In addition to FtsE, however, other candidates involved in the cell division process (ParC, FtsZ, FtsA, and FtsI) have been assigned as GroE substrates (3, 18). Our conclusion that the impaired folding of FtsE in the GroE-depleted cells induces the filamentous morphology does not necessarily mean that other candidates are not GroE substrates in normal cells. There is a possibility that other chaperones, such as trigger factor or DnaK, might assist in the folding of GroE substrates in the GroE-depleted cells. This is feasible, because enhanced expression of heat shock proteins, including DnaK, in cells with reduced levels of GroE has been reported (15).
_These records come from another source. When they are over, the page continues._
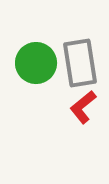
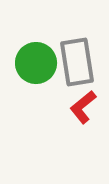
gray rectangle: moved 3 px left, 1 px up
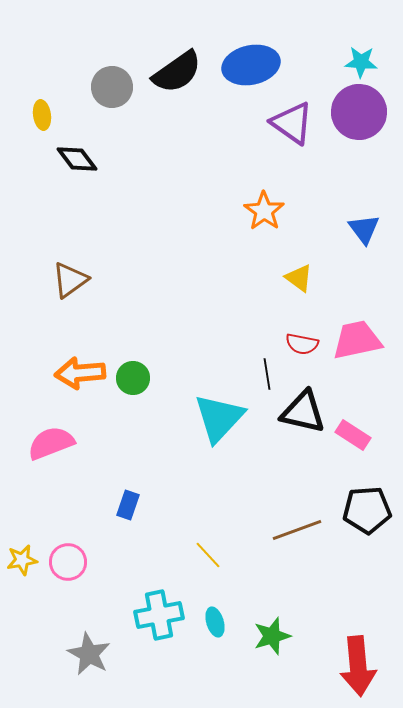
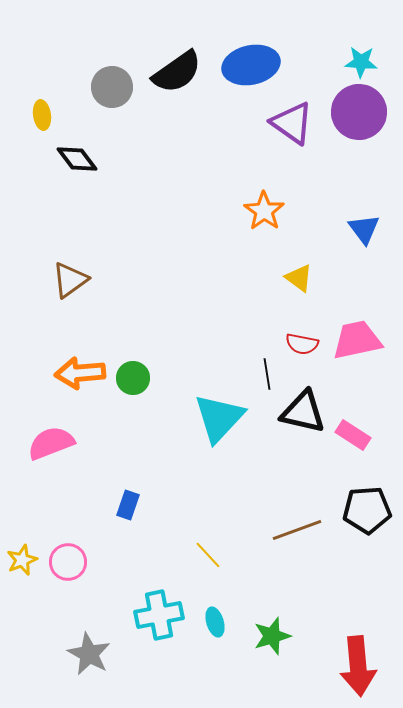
yellow star: rotated 12 degrees counterclockwise
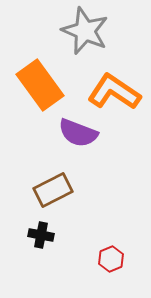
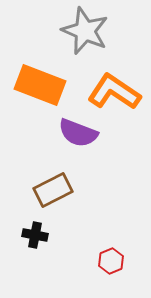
orange rectangle: rotated 33 degrees counterclockwise
black cross: moved 6 px left
red hexagon: moved 2 px down
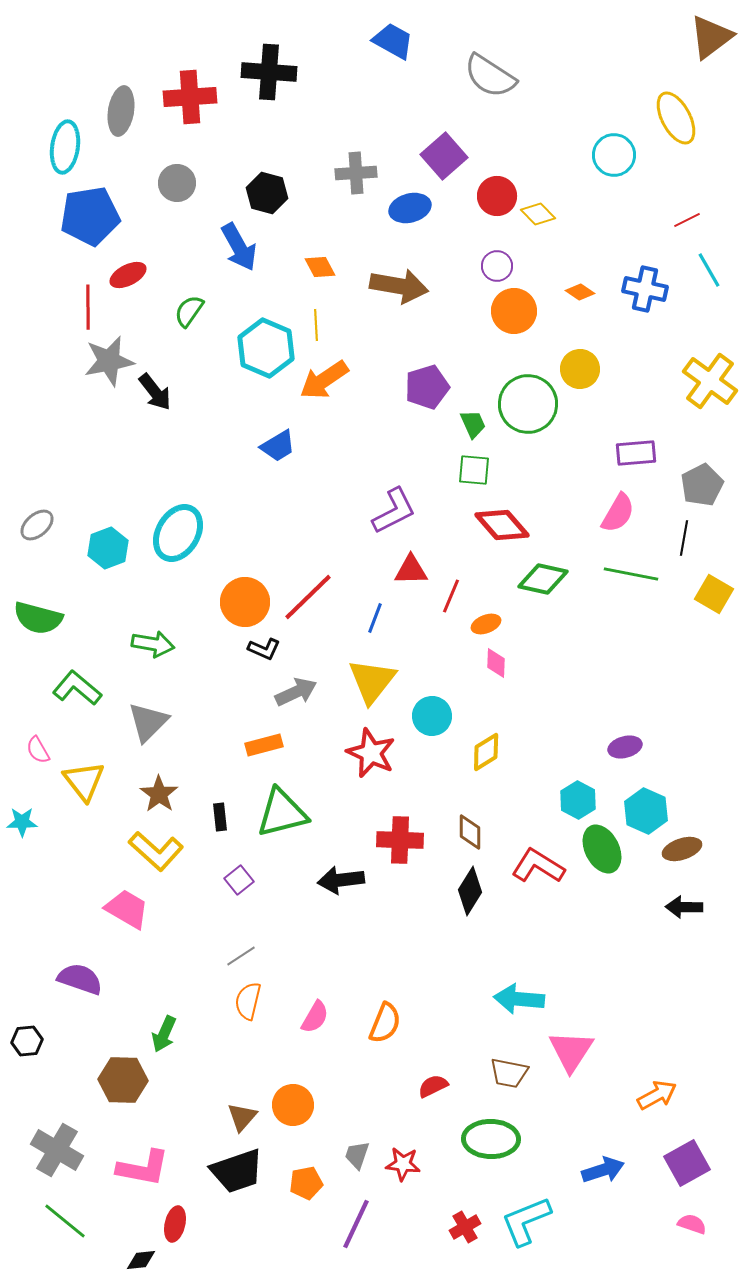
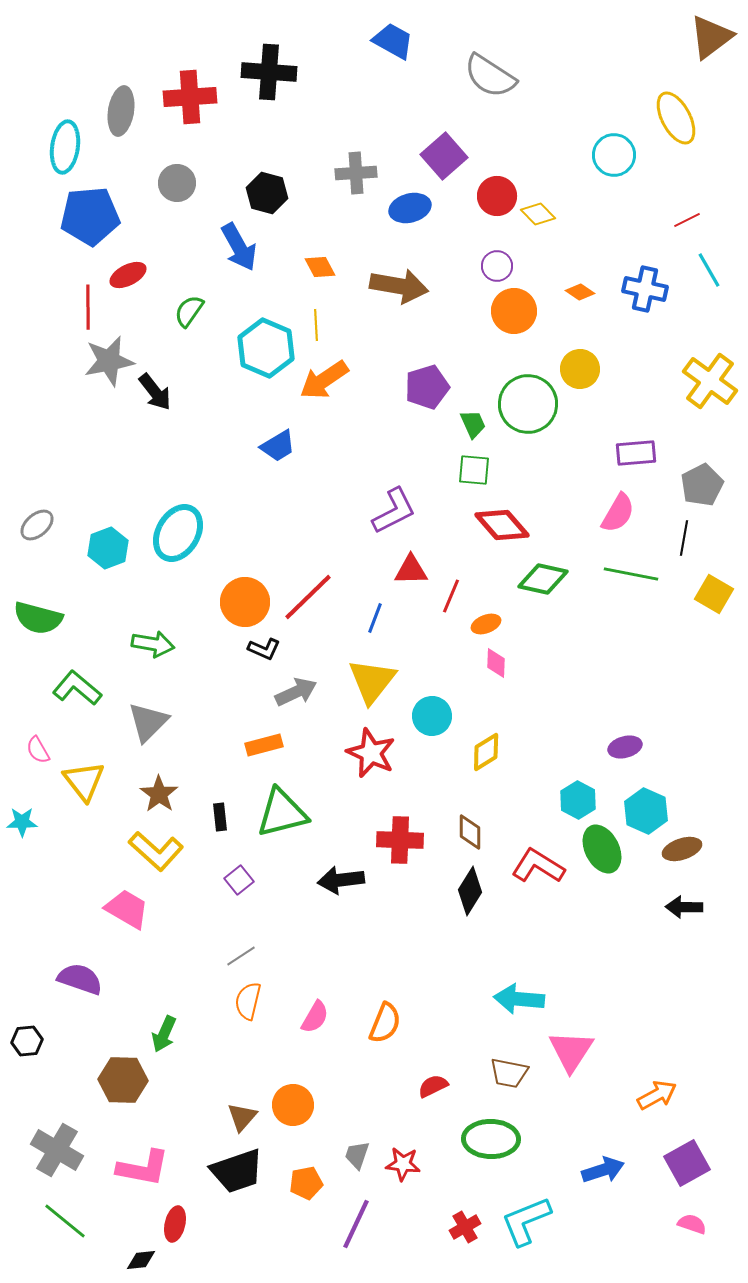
blue pentagon at (90, 216): rotated 4 degrees clockwise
Whatever the case, the following observations strongly suggest that the folding of FtsZ and ParC is not dependent on GroE. First, FtsZ remained almost completely soluble in the GroE-depleted cells (Fig. 2D), even under the conditions where FtsZ was overexpressed (data not shown). In addition, the FtsZ ring has been observed even after GroE depletion in Caulobacter (27). Although it has been reported that GroEL colocalizes to FtsZ rings (21), we suggest that the folding of FtsZ is independent of the GroE system, but a posttranslational interaction of FtsZ with GroEL might play a role in the function of FtsZ. Second, almost all of the ParC was soluble under the GroE-depleted conditions even when ParC was overexpressed (Fig. 2E).
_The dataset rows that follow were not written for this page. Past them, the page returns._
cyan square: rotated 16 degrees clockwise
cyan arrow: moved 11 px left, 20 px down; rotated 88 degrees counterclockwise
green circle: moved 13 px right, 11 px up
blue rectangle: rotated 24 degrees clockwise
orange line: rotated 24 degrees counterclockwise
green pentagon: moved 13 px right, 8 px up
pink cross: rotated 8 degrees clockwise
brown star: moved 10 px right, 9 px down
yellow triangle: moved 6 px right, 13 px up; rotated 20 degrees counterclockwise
A previous analysis of GroE interactants predicted that ParC (84-kDa subunit) is one of the class III substrates of GroEL (18), for which folding is supposed to be stringently GroE dependent. However, our observations (Fig. 2E) did not support this finding, suggesting that the predicted class III substrates are not always obligate substrates of GroE. This is possible because the class III substrates have been primarily defined as a subset of the GroEL substrates that are enriched among GroEL interactants (18) and not by an obligate requirement for GroE upon folding. However, why is ParC enriched in the GroE-substrate complex? One possibility is preferential posttranslational complex formation between ParC and GroEL. In such a situation, GroE might play a maintenance role for ParC after it folds. Alternatively, since the molecular mass of ParC is 84 kDa, which is larger than the limit size of the GroEL-GroES cavity (about 60 kDa [6, 18, 23, 25]), ParC cannot be accommodated within the cavity, implying that encapsulation of the substrate into the GroE cavity is necessary for the obligate GroE requirement for folding.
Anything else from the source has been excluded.